**PROVIDED RECORDS**
===============

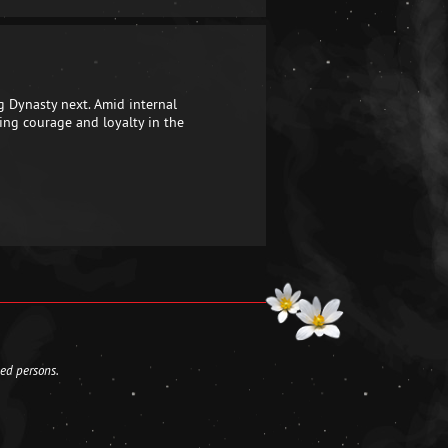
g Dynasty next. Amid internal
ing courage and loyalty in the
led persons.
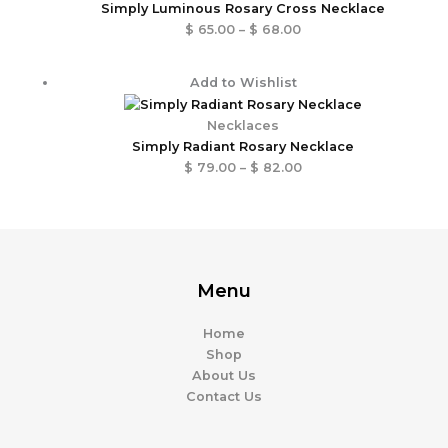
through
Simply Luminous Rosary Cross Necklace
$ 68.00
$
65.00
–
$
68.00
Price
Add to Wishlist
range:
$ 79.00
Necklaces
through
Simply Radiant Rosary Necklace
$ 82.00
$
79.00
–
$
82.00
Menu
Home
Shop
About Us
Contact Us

===============

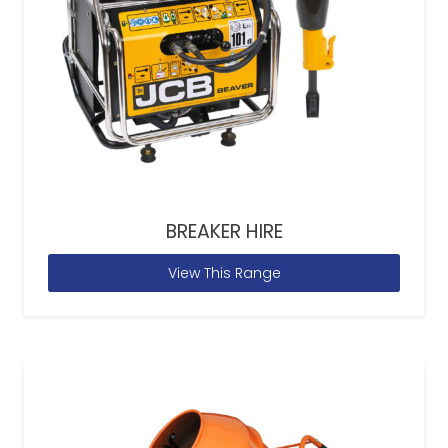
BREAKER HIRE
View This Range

===============

**WORK TO BE COMPLETED**
Go through the preceding material and copy each line that has the word "Rosary".

**EXPECTED OUTPUT**
Simply Luminous Rosary Cross Necklace
Simply Radiant Rosary Necklace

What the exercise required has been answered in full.